# The Video says it all..



## degoose (Mar 20, 2009)




----------



## TopamaxSurvivor (May 2, 2008)

The only people who ever gave their lives for others rights and freedom were Jesus Christ and American, Aussie, British and Canadian Soldiers.


----------



## FirehouseWoodworking (Jun 9, 2009)

From an old soldier . . . THANK YOU!


----------



## Wiggy (Jun 15, 2011)

Hard to type with my eyes all blurred up there, Larry boy.
Thanks for sharing this with us.
I confess that I have never seen anything but American videos of this sort.
........

"Topamax…" 
Sorry to stir the pot there man but, your statement, though from the heart, is a bit skewed and biased. Not all heroes wear uniforms and speak English (or some form of it). Men, women and even children of ALL nationalities can claim this honor.
........

Here's to Peace and a safe return to the heart and hearth for all who serve.

Peace and blessed be.


----------



## MShort (Jan 15, 2009)

Hats off to all Men and Women that have the courage, honor and loyalty to protect and serve their country and beliefs. Thanks Larry a very touching video.


----------



## nailbanger2 (Oct 17, 2009)

I have one thing to add to that, I don't know if you've seen this down under. God bless them all!

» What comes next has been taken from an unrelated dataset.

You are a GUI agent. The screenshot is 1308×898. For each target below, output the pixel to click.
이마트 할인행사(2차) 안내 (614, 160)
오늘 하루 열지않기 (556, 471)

http://abcnews.go.com/US/navy-seal-dog-hawkeye-finds-home/story?id=14428040


----------



## patron (Apr 2, 2009)

giving comes from the heart

to all that share of themselves
thru service
or just helping one another

God bless you 
and your loved ones

and thank you


----------



## spanky46 (Feb 12, 2009)

Thank you Larry! Stay Free


----------



## Porchfish (Jun 20, 2011)

Thank you again !


----------



## Karson (May 9, 2006)

Great Larry, but they sure talk and sing funny.


----------



## JoeLyddon (Apr 22, 2007)

... also with a wet face…

*Y E S !*

Thank you very much!


----------



## Knothead62 (Apr 17, 2010)

I was in graduate school from 1974-1977. One of the grad assistants was from Australia. We had a get-together at the prof's house. When Victor said they had been fighting the Japanese a long time before Pearl Harbor, I was amazed at how many thought the fighting started with Pearl Harbor.
G'day, mates!


----------



## Jim Jakosh (Nov 24, 2009)

Thank you Larry. They are all brave to take on that job.
May God bless and keep them free from harm. It would be nice someday if we had true peace and no one need apply for that job. I don't think that will ever happen. Until then we all should support our men and women in arms where ever they may be. they allow us all to have what we have today- freedom from tyrants like they fight in foreign countries. Keep them in your prayers- especially this weekend….........Jim


----------



## DamnYankee (May 21, 2011)

Thanks for the post from a long serving (27+yrs) US serviceman


----------



## Grumpy (Nov 9, 2007)

Good one Lazza. Lest we forget.


----------



## mikethetermite (Jun 16, 2009)

Thank you Larry! I served with some great Aussie sailors in Nam. Along with British and Canadian Sailors.

Michael A. Ragan US Navy Retired


----------